Energieversorger
RWE verdient wieder Milliarden

Der Energiekonzern RWE hat das erste Halbjahr mit einer Gewinnsteigerung abgeschlossen. Vor allem dank Zuwächsen im Ergebnis der Handelstochter stieg das betriebliche Ergebnis um 3,8 Prozent auf 4,1 Milliarden Euro. Die Erlöse gingen dagegen zurück. An seiner Prognose für das laufende Jahr hält der Dax-Konzern fest.

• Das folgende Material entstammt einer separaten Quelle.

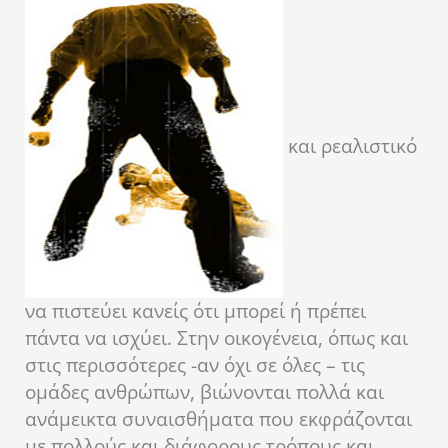
και ρεαλιστικό
να πιστεύει κανείς ότι μπορεί ή πρέπει
πάντα να ισχύει. Στην οικογένεια, όπως και
στις περισσότερες -αν όχι σε όλες – τις
ομάδες ανθρώπων, βιώνονται πολλά και
ανάμεικτα συναισθήματα που εκφράζονται
με πολλούς και διάφορους τρόπους και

DÜSSELDORF. Der Energiekonzern RWE dämpft die Hoffnungen der Verbraucher auf kräftig sinkende Strompreise. Der für das Deutschland-Geschäft zuständige Vorstand Rolf Martin Schmitz warnte gestern bei der Vorlage des Zwischenberichts vor einem Anstieg der staatlichen Lasten: Die Umlage für erneuerbare Energien werde 2010 von derzeit 1,1 Cent auf vermutlich 1,8 Cent je Kilowattstunde (KWh) steigen. Dies hebe die sinkenden Preise im Stromgroßhandel teilweise wieder auf.

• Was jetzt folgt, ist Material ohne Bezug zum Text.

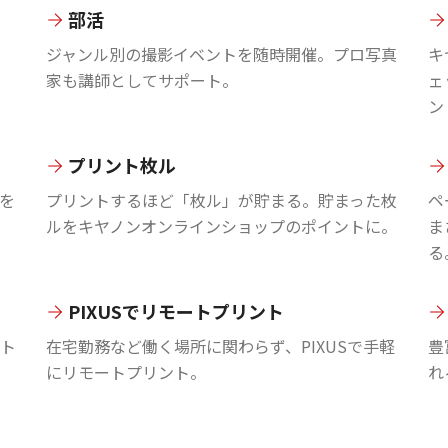
部活
ジャンル別の撮影イベントを随時開催。プロ写真
キ
家も講師としてサポート。
ェ
ン
プリント枚ル
を
プリントするほど「枚ル」が貯まる。貯まった枚
ペ
ルをキヤノンオンラインショップのポイントに。
ま
る
PIXUSでリモートプリント
ント
在宅勤務など働く場所に関わらず、PIXUSで手軽
豊
にリモートプリント。
れ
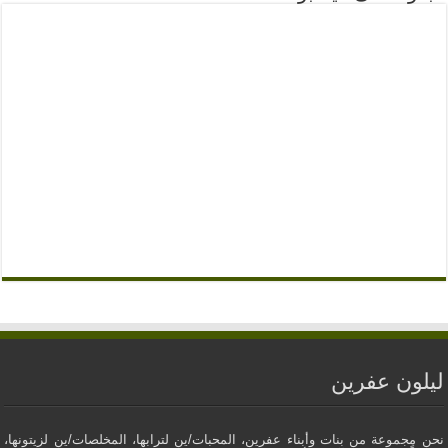
ليلون عفرين
نحن مجموعة من بنات وأبناء عفرين، المحبات/ين لترابها، المخلصات/ين لزيتونها،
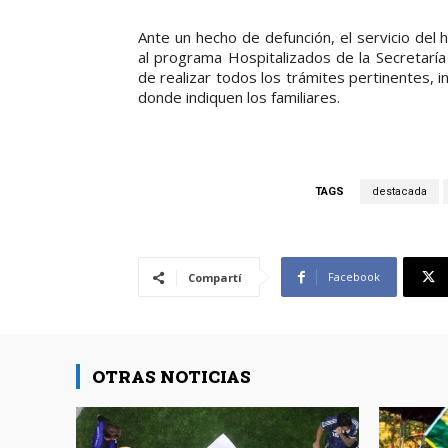
Ante un hecho de defunción, el servicio del
al programa Hospitalizados de la Secretaría 
de realizar todos los trámites pertinentes, in
donde indiquen los familiares.
TAGS
destacada
Facebook
Compartí
OTRAS NOTICIAS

Laut dem Erneuerbaren-Energien-Gesetz (EEG) werden die Kosten für die Förderung von Wind- oder Solarenergie auf alle Stromkunden umgelegt. Mit der EEG-Umlage wird die Differenz zwischen der garantierten Vergütung für die Einspeisung von grünem Strom ins Netz und dem Marktpreis ausgeglichen. Weil die Produktion von erneuerbarer Energie rasant wächst, steigt auch die EEG-Umlage. Beim aktuellen durchschnittlichen Preis für Privathaushalte von rund 23 Cent würde die EEG-Umlage die Preise um knapp drei Prozent erhöhen, also um knapp 0,7 Cent.

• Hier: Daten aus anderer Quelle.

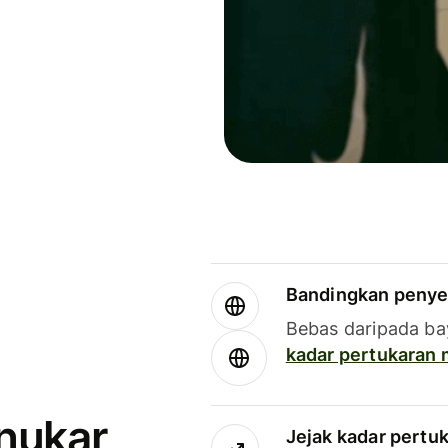
Bandingkan penye
Bebas daripada ba
kadar pertukaran
enukar
Jejak kadar pertu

Der Effekt dürfte zumindest einen Teil der Preissenkungen im Stromgroßhandel wieder aufzehren. Dabei hoffen die Stromkunden auf spürbare Entlastungen. Schließlich sind die Notierungen im Großhandel wegen der Wirtschaftskrise deutlich gesunken – am Terminmarkt kostet eine KWh zur Lieferung 2010 derzeit mit rund fünf Cent fast 2,5 Cent weniger als noch ein Jahr zuvor.

Finanzvorstand Rolf Pohlig betonte aber, dass Beschaffungskosten und Vertriebsmarge nur rund 30 Prozent der Strompreise ausmachten. Der Rest entfalle auf die Netzkosten und staatliche Abgaben – neben der EEG-Umlage unter anderem auch noch Strom- und Mehrwertsteuer,

Im ersten Halbjahr hat sich RWE trotz der Wirtschaftskrise gut behauptet. Das Betriebsergebnis stieg um vier, der bereinigte Nettogewinn um fünf Prozent. Der Zwischenbericht lag leicht über den Erwartungen der meisten Analysten.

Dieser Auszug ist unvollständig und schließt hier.